Genuine screen shots?? Good grief.
But. If the bridesmaid episode was a source of real grievance - and therefore constitutional significance, as - why else should we be invested? I think that the lesson here is that women - and men! - but seemingly particularly women given the media storm, are particularly vulnerable at specific points in their lives. And all need our sympathy.
For example, I can remember being a crazy and totally ridiculous Bridezilla, really concerned about ribbon, for, example, a subject that has never interested me previously or since. I was not getting married in front of an audience of gazillions. Getting married creates loons of many of us (obvs not those who marry in a tin bath, and have beans on toast with the local homeless).

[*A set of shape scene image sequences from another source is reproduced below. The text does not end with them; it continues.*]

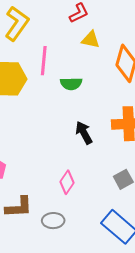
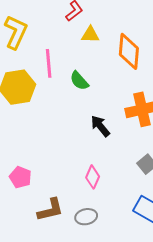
green semicircle: (71, 84) -> (79, 81), turned 60

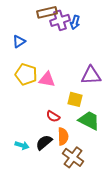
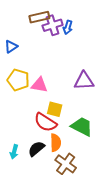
yellow square: (75, 99) -> (55, 109), moved
red semicircle: (53, 116) -> (45, 122), size x1.6
cyan arrow: (22, 145) -> (14, 152), turned 88

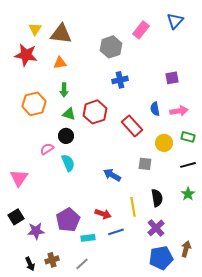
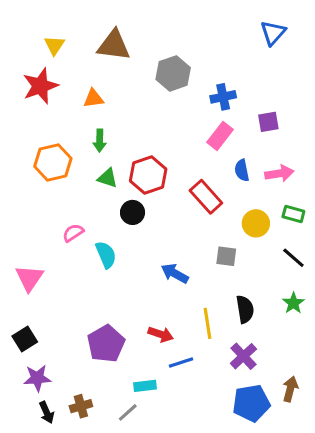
pink rectangle: (141, 30) -> (220, 136), moved
brown triangle: (61, 34) -> (114, 45), moved
red star: (26, 55) -> (40, 86), turned -30
blue cross: (120, 80) -> (223, 97), moved
black circle: (66, 136) -> (133, 212), moved
black line: (188, 165) -> (293, 258), turned 56
purple star: (36, 231) -> (37, 378), moved
cyan rectangle: (88, 238) -> (145, 386), moved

But ... if there is any edifying message emanating from this is it that we surely should also be particularly considerate towards the behaviour of a mother of a tiny baby, required to be on public display always? And to have been required also to manage the expectations of her older (still very small) children at an extraordinarily difficult moment for them both? My children have been insanely jealous of their newborn siblings to the point of total despair (from me), immediately before and, goodness, after the birth. It's quite understandable that poor - three-year-old! - Charlotte was a bit emotional. And her mum? Around the wedding? To be able to get herself out of bed, let alone appear in a coat dress, looking stunning.
But why on earth was she required to do that? I do not think that those are the questions that 'thought leaders' and 'feminists' H and M were interested in changing ...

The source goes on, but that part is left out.